**WHAT TO DO**
Please output each line of the data exactly as it appears.
# # # #
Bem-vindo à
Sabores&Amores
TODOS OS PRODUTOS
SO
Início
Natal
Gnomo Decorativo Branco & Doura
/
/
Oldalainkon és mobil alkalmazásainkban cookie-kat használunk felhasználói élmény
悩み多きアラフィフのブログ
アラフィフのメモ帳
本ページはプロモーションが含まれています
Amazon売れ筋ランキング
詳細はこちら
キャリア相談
# # # #
**RESPONSE TO THIS TASK**
Bem-vindo à
Sabores&Amores
TODOS OS PRODUTOS
SO
Início
Natal
Gnomo Decorativo Branco & Doura
/
/
Oldalainkon és mobil alkalmazásainkban cookie-kat használunk felhasználói élmény
悩み多きアラフィフのブログ
アラフィフのメモ帳
本ページはプロモーションが含まれています
Amazon売れ筋ランキング
詳細はこちら
キャリア相談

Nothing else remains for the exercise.